African people’s ‘long nightmare’
By Joram Nyathi
“THE implementation of the agreement, once concluded,” said United Nations secretary-general Kofi Annan, “would require that we immediately begin to strengthen the African
Union force on the ground so that they can begin implementation of the critical aspects of the agreement. We would also need to intensify our own humanitarian efforts, and we need the resources … to do this, and as you know we have so far received only 20% of the resources required.”
Annan was addressing reporters last Friday following the signing of a ceasefire agreement between the Sudanese government and the main rebel group in the Darfur conflict, the Sudanese People’s Liberation Army/Movement in Abuja, Nigeria.
Annan’s statement is significant in two respects. It exposes our lack of negotiating skills or the contempt in which Africans hold each other. It took the intervention of the United States government to hammer out an agreement between the Sudanese government and the rebels of the south who have been fighting what they perceive as the marginalisation of their region.
Secondly, it reveals the shortage of resources to deal with conflicts on the continent without external assistance. That in itself has tended to weaken the hand of the African Union in dealing with numerous bloody conflicts. This factor is intimately linked to the first — in the absence of agreement between the warring factions, America might be forced to take unilateral action to force the Sudanese government to rein in its army and its seemingly unruly Arab militia, the Janjaweed.
The humanitarian crisis in Darfur is not new. What is relatively new is the urgency in Annan’s voice to have it resolved quickly. The conflict started way back in 2003 over the sharing of national resources. It has reportedly displaced over 2,3 million people and left over 300 000 dead. Millions are internally displaced and starving because the camel-riding Janjaweed militia, an extension of the government’s military, will not allow people to farm.
The African Union has deployed 7 000 peacekeepers in the region to provide a buffer zone. But this is not enough to stop the killings. The resources are limited both for the peacekeepers and to take care of the refugees.
I was saddened the other day watching a Moslem woman on television protesting against the involvement of the United Nations in Darfur. She was furious. She said something about sovereignty and the threat of US hegemony.
I was reminded of similar self-serving posturing in the state media by those not physically affected by the conflict — how they urge patience by everybody while resources and the right partners are being consulted to help solve the problem. Meanwhile the killings continue.
The UN needn’t replace nor diminish the role of the AU. It is a matter of reinforcements. What Darfur calls for is speed and massive aid. Each time such conflicts erupt African leaders gather in some safe capital to make expansive speeches that mean absolutely nothing beyond the sound. Looking at the latest dithering about Darfur, one would think the Rwandan genocide occurred five centuries ago and we have forgotten the 800 000 or so people who perished while the Organisation of African Unity looked the way.
One would also imagine that the atrocities committed by the likes of Charles Taylor in West Africa belonged to another planet. The same goes for the African Union’s passive response to the lawlessness in Somalia where warlords have taken over the capital Mogadishu and are engaged in internecine clashes.
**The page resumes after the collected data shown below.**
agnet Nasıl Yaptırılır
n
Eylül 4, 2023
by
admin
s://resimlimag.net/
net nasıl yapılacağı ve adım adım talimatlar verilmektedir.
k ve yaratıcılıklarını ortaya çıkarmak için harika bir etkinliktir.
It’s as if all men of conscience died way back, for Rwanda and Darfur should have spurred such men to swift action “before it happens again”.
US Secretary of State Condoleezza Rice said the unfolding tragedy in Darfur was “a long nightmare” not just for America but the entire humanity. It is a metaphor that African leaders can’t grasp. But it is one that the peoples of Africa live throughout their lives. They have over the decades of Independence watched helplessly but in disgust as liberation war heroes turn into “long nightmares” of brutality and poverty.
Asked why he thought this time the Sudanese government would respect the paper on which it appended its signature in Abuja, Annan said: “I hope all concerned know the implications of inaction.”
That is the key thing. There will be just as much action as there is the fear of punitive sanction. Which is where the force of the UN and the US becomes paramount. We could wait for a century for Africa to muster the will and the resources to end the carnage in Darfur.
It is one thing to talk about the sovereignty of the African people and quite another to be able to defend it. So far African leaders have failed their people in this respect. Even in clear instances of looming genocide, they have acted with unconscionable tardiness as if our lives don’t matter and are expendable at the slightest opportunity.
This explains the many incidents of human rights abuses and coups d’etat across the continent since the era of Independence in the 1960s. It all emanates from an anachronistic doctrine in the AU Charter that defines “internal affairs” to mean the caprices of the leader and nothing to do with the wishes of the people. In Darfur, Annan has a chance to set the right tone for his successors as he serves out his last term as UN secretary-general. Africa needs leaders who dream and see beyond their own club as the big men of the continent.